= Beginning of Section =

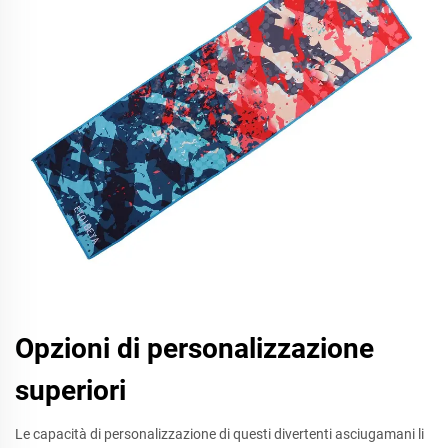
Opzioni di personalizzazione
superiori
Le capacità di personalizzazione di questi divertenti asciugamani li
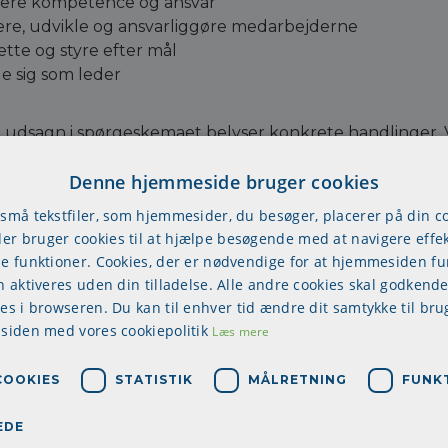
ere kompetence og ansvar
ere, udvikle og ansvarliggøre medarbejderne
tte og styre efter mål
e sig som leder
udsagn i spørgeskemaet belyser konkrete handlinger. Ved
r i udsagn som f.eks "Lederen skaber tydelige og klare 
Denne hjemmeside bruger cookies
arbejderen får den fornødne instruktion".
 små tekstfiler, som hjemmesider, du besøger, placerer på din 
gør hver for sig en brik til billedet af lederens håndte
r bruger cookies til at hjælpe besøgende med at navigere effek
bagemelding på hvordan hendes eller hans adfærd opleves
se funktioner. Cookies, der er nødvendige for at hjemmesiden f
n aktiveres uden din tilladelse. Alle andre cookies skal godkende
res i browseren. Du kan til enhver tid ændre dit samtykke til bru
 siden med vores cookiepolitik
Læs mere
e sider
:
s-Rahes statistiske prognosemodel
COOKIES
STATISTIK
MÅLRETNING
FUNK
tionsbestemt ledelse
-Briggs Type Indikator (MBTI)
EDE
 Neuro Lingvistisk Programmering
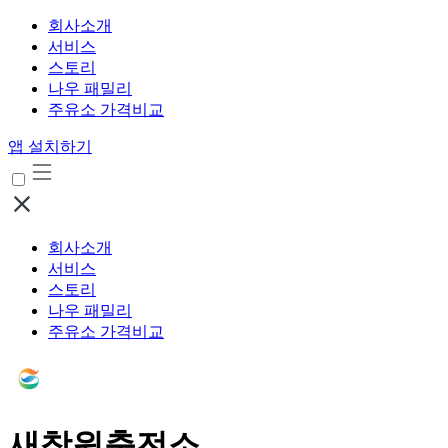
회사소개
서비스
스토리
나우 패밀리
주유소 가격비교
앱 설치하기
회사소개
서비스
스토리
나우 패밀리
주유소 가격비교
새창원충전소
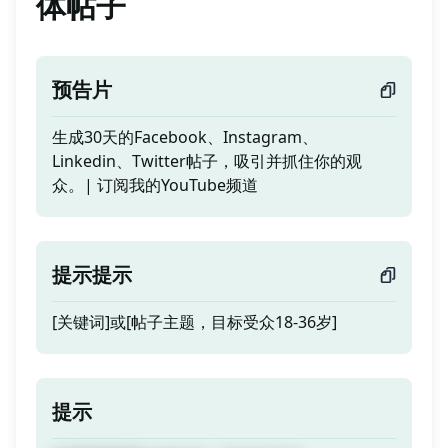
体帖子
预告片
生成30天的Facebook、Instagram、
Linkedin、Twitter帖子，吸引并抓住你的观
众。| 订阅我的YouTube频道
提示提示
[关键词]或[帖子主题，目标受众18-36岁]
提示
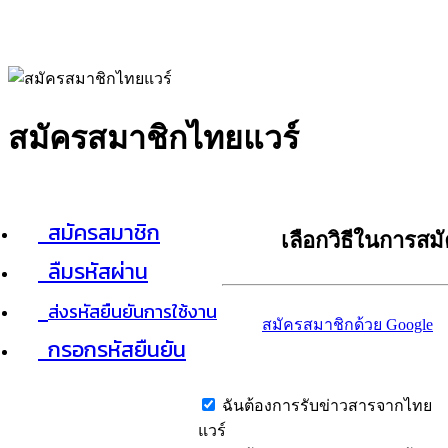
สมัครสมาชิกไทยแวร์
สมัครสมาชิก
เลือกวิธีในการสม
ลืมรหัสผ่าน
ส่งรหัสยืนยันการใช้งาน
สมัครสมาชิกด้วย Google
กรอกรหัสยืนยัน
ฉันต้องการรับข่าวสารจากไทย
แวร์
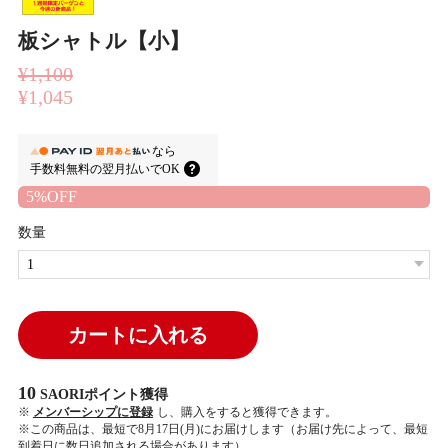
板シャトル【小】
¥1,100
¥1,045
なら
手数料無料の
翌月払いでOK
5%OFF
数量
カートに入れる
10
SAORIポイント
獲得
※
メンバーシップに登録
し、購入をすると獲得できます。
※この商品は、最短で8月17日(月)にお届けします（お届け先によって、最短
到着日に数日追加される場合があります）。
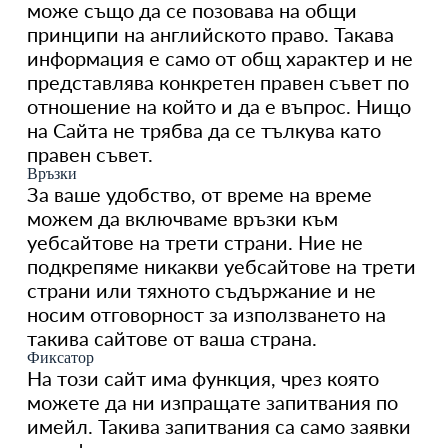
може също да се позовава на общи
принципи на английското право. Такава
информация е само от общ характер и не
представлява конкретен правен съвет по
отношение на който и да е въпрос. Нищо
на Сайта не трябва да се тълкува като
правен съвет.
Връзки
За ваше удобство, от време на време
можем да включваме връзки към
уебсайтове на трети страни. Ние не
подкрепяме никакви уебсайтове на трети
страни или тяхното съдържание и не
носим отговорност за използването на
такива сайтове от ваша страна.
Фиксатор
На този сайт има функция, чрез която
можете да ни изпращате запитвания по
имейл. Такива запитвания са само заявки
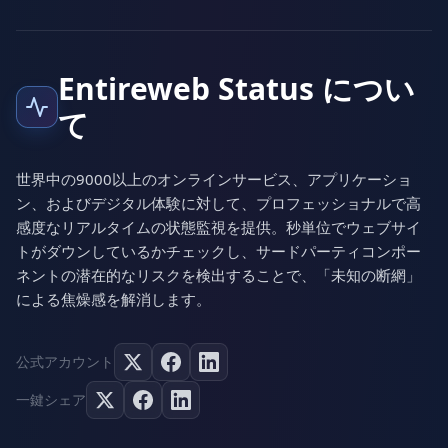
Entireweb Status につい
て
世界中の9000以上のオンラインサービス、アプリケーショ
ン、およびデジタル体験に対して、プロフェッショナルで高
感度なリアルタイムの状態監視を提供。秒単位でウェブサイ
トがダウンしているかチェックし、サードパーティコンポー
ネントの潜在的なリスクを検出することで、「未知の断網」
による焦燥感を解消します。
公式アカウント
一鍵シェア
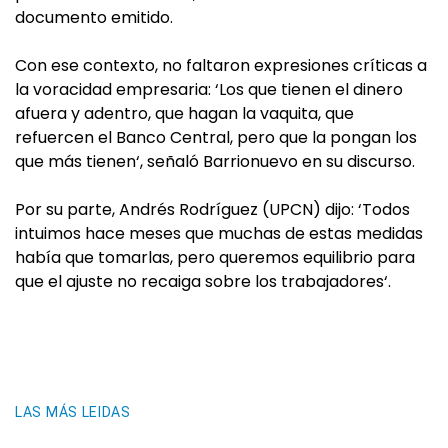
documento emitido.
Con ese contexto, no faltaron expresiones críticas a
la voracidad empresaria: ‘Los que tienen el dinero
afuera y adentro, que hagan la vaquita, que
refuercen el Banco Central, pero que la pongan los
que más tienen‘, señaló Barrionuevo en su discurso.
Por su parte, Andrés Rodríguez (UPCN) dijo: ‘Todos
intuimos hace meses que muchas de estas medidas
había que tomarlas, pero queremos equilibrio para
que el ajuste no recaiga sobre los trabajadores‘.
LAS MÁS LEIDAS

= End of Section =

Work order » Copy exactly the part of the material above that opens with the line containing "Linkedin、Twitter帖子，吸引并抓住你的观" and closes with the line containing "ネントの潜在的なリスクを検出することで、「未知の断網」", ends included. Drop the images.

Output for this task »
Linkedin、Twitter帖子，吸引并抓住你的观
众。| 订阅我的YouTube频道
提示提示
[关键词]或[帖子主题，目标受众18-36岁]
提示
สมัครสมาชิกไทยแวร์
สมัครสมาชิก
เลือกวิธีในการสม
ลืมรหัสผ่าน
ส่งรหัสยืนยันการใช้งาน
สมัครสมาชิกด้วย Google
กรอกรหัสยืนยัน
ฉันต้องการรับข่าวสารจากไทย
แวร์
板シャトル【小】
¥1,100
¥1,045
なら
手数料無料の
翌月払いでOK
5%OFF
数量
カートに入れる
10
SAORIポイント
獲得
※
メンバーシップに登録
し、購入をすると獲得できます。
※この商品は、最短で8月17日(月)にお届けします（お届け先によって、最短
到着日に数日追加される場合があります）。
може също да се позовава на общи
принципи на английското право. Такава
информация е само от общ характер и не
представлява конкретен правен съвет по
отношение на който и да е въпрос. Нищо
на Сайта не трябва да се тълкува като
правен съвет.
Връзки
За ваше удобство, от време на време
можем да включваме връзки към
уебсайтове на трети страни. Ние не
подкрепяме никакви уебсайтове на трети
страни или тяхното съдържание и не
носим отговорност за използването на
такива сайтове от ваша страна.
Фиксатор
На този сайт има функция, чрез която
можете да ни изпращате запитвания по
имейл. Такива запитвания са само заявки
Entireweb Status につい
て
世界中の9000以上のオンラインサービス、アプリケーショ
ン、およびデジタル体験に対して、プロフェッショナルで高
感度なリアルタイムの状態監視を提供。秒単位でウェブサイ
トがダウンしているかチェックし、サードパーティコンポー
ネントの潜在的なリスクを検出することで、「未知の断網」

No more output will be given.